Barry Bonds was the obvious center of attention. The game was in his yard and he had eked out a starting role based on the vote of fans in the final week.
Bonds will break Henry Aaron’s all-time home run mark soon unless the rumored connection between the star and steroids comes to reality before then and he is suspended.
The chance of that is the primary reason commissioner of baseball Bud Selig has held off saying if he will be on hand for the “historic” moment.
Most of the public is ambivalent about Bonds and the record.
Bonds milked the moments in front of his home crowd at the All-Star game. They have remained supportive of him, while he is vilified in all other major league parks.
He took his bows, doffed his cap, and proclaimed how he would never forget the moment.
As with all things with Bonds, there is always more.

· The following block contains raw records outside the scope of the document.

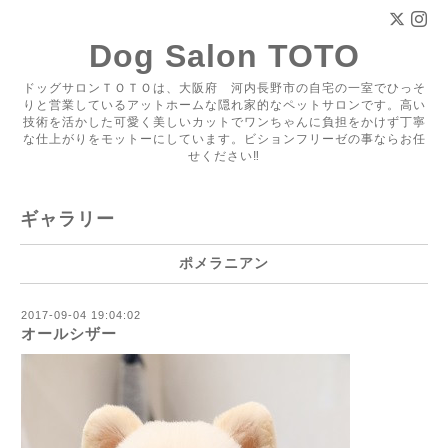
Dog Salon TOTO
ドッグサロンＴＯＴＯは、大阪府 河内長野市の自宅の一室でひっそ
りと営業しているアットホームな隠れ家的なペットサロンです。高い
技術を活かした可愛く美しいカットでワンちゃんに負担をかけず丁寧
な仕上がりをモットーにしています。ビションフリーゼの事ならお任
せください‼
ギャラリー
ポメラニアン
2017-09-04 19:04:02
オールシザー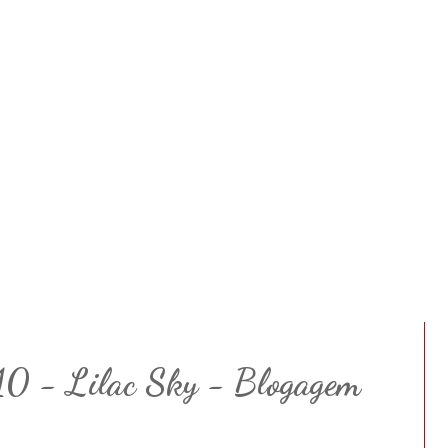
10 - Lilac Sky - Blogagem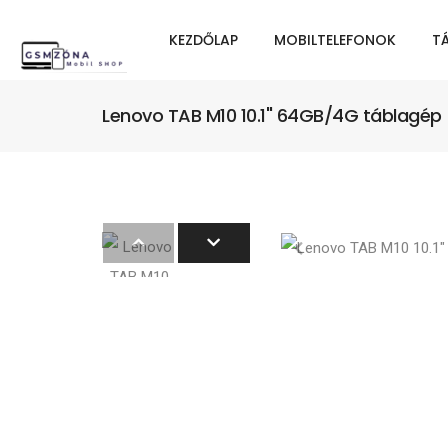
KEZDŐLAP
MOBILTELEFONOK
T
Lenovo TAB M10 10.1" 64GB/4G táblagép (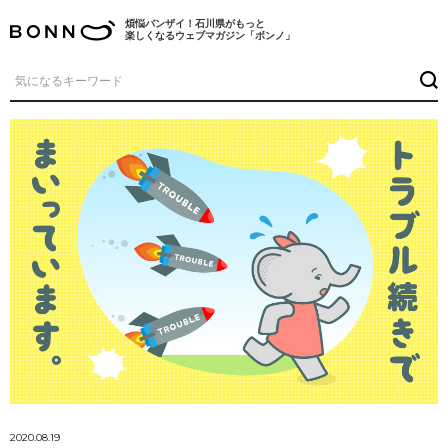
煩悩バンザイ！石川県がもっと
楽しくなるウェブマガジン「ボンノ」
2020.08.19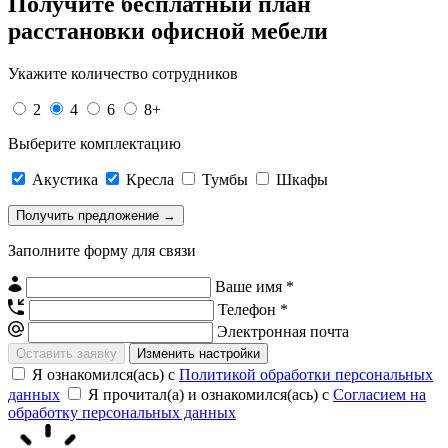
Получите
бесплатный план
расстановки офисной мебели
Укажите количество сотрудников
2
4
6
8+
Выберите комплектацию
Акустика
Кресла
Тумбы
Шкафы
Заполните форму для связи
Ваше имя *
Телефон *
Электронная почта
Изменить настройки
Я ознакомился(ась) с
Политикой обработки персональных
данных
Я прочитал(а) и ознакомился(ась) с
Согласием на
обработку персональных данных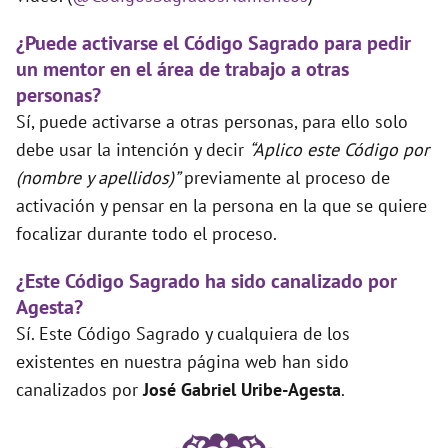
¿Puede activarse el Código Sagrado para pedir
un mentor en el área de trabajo a otras
personas?
Sí, puede activarse a otras personas, para ello solo
debe usar la intención y decir
“Aplico este Código por
(nombre y apellidos)”
previamente al proceso de
activación y pensar en la persona en la que se quiere
focalizar durante todo el proceso.
¿Este Código Sagrado ha sido canalizado por
Agesta?
Sí. Este Código Sagrado y cualquiera de los
existentes en nuestra página web han sido
canalizados por
José Gabriel Uribe-Agesta
.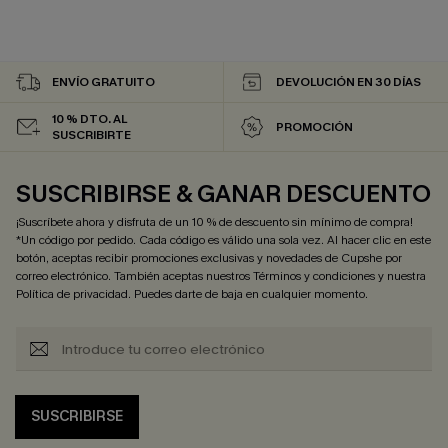
ENVÍO GRATUITO
DEVOLUCIÓN EN 30 DÍAS
10 % DTO. AL
PROMOCIÓN
SUSCRIBIRTE
SUSCRIBIRSE & GANAR DESCUENTO
¡Suscríbete ahora y disfruta de un 10 % de descuento sin mínimo de compra!
*Un código por pedido. Cada código es válido una sola vez. Al hacer clic en este
botón, aceptas recibir promociones exclusivas y novedades de Cupshe por
correo electrónico. También aceptas nuestros
Términos y condiciones
y nuestra
Política de privacidad
. Puedes darte de baja en cualquier momento.
SUSCRIBIRSE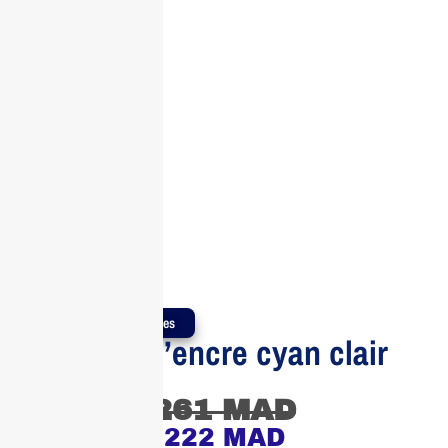
Produits Authentiques
Bouteille d’encre cyan clair
Epson
261
MAD
222
MAD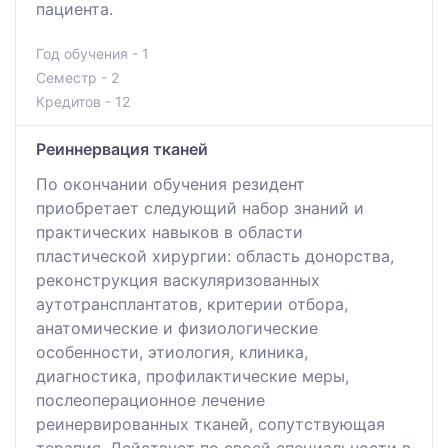
пациента.
Год обучения - 1
Семестр - 2
Кредитов - 12
Реиннервация тканей
По окончании обучения резидент
приобретает следующий набор знаний и
практических навыков в области
пластической хирургии: область донорства,
реконструкция васкуляризованных
аутотрансплантатов, критерии отбора,
анатомические и физиологические
особенности, этиология, клиника,
диагностика, профилактические меры,
послеоперационное лечение
реинервированных тканей, сопутствующая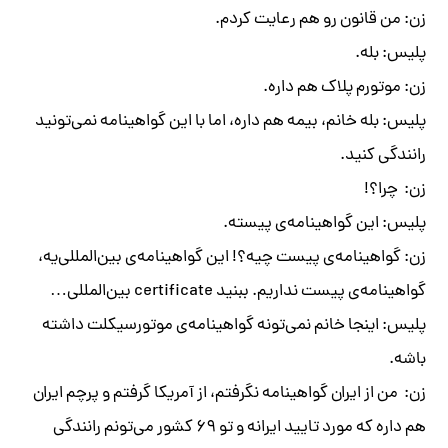
زن: من قانون رو هم رعایت کردم.
پلیس: بله.
زن: موتورم پلاک هم داره.
پلیس: بله خانم، بیمه هم داره، اما با این گواهینامه نمی‌تونید
رانندگی کنید.
زن: چرا؟!
پلیس: این گواهینامه‌ی پیسته.
زن: گواهینامه‌ی پیست چیه؟! این گواهینامه‌ی بین‌المللی‌یه،
گواهینامه‌ی پیست نداریم. ببنید certificate بین‌المللی…
پلیس: اینجا خانم نمی‌تونه گواهینامه‌ی موتورسیکلت داشته
باشه.
زن: من از ایران گواهینامه نگرفتم، از آمریکا گرفتم و پرچم ایران
هم داره که مورد تایید ایرانه و تو ۶۹ کشور می‌تونم رانندگی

He would not participate in the home run derby, claiming age and wear and tear on his body as the reason. The ownership of the Giants wanted him to be in the derby as a way to say thinks to both the organization and the fans for their support.
Bonds did not bother to show up for the press conference on Monday where all the players met with the press by taking positions at different interview sites at the St. Francis Hotel.
Bonds could have played the full nine innings or close to it on his home field if he chose. He did not. He took his two at-bats and came out of the game. He was tired.
There are few, if any, who deny Bonds the stature as one of the most skilled players ever to play the game. That is the shame of the whole steroid/performance-enhancing drug thing.
He never had to do anything but play to be a Hall of Famer. If the evidence shows he in fact did use steroids, it will have been for what reason?
Bonds left the All-Star game the same way he came to it.
He is one of the game’s great players. He will probably break Aaron’s mark shortly. He will probably be a human asterisk even if he avoids direct proof of steroid use.
He took the fans’ applause and soaked in what benefited and pleased him but gave little back. He vilifies the press because it seeks answers on issues he doesn’t want to discuss.
All the while, he is kowtowed to by the press and baseball and his hometown fans.
The ring of the bat when he breaks Aaron’s mark will be hollow.
Old Town native Gary Thorne is an ESPN and ABC sportscaster.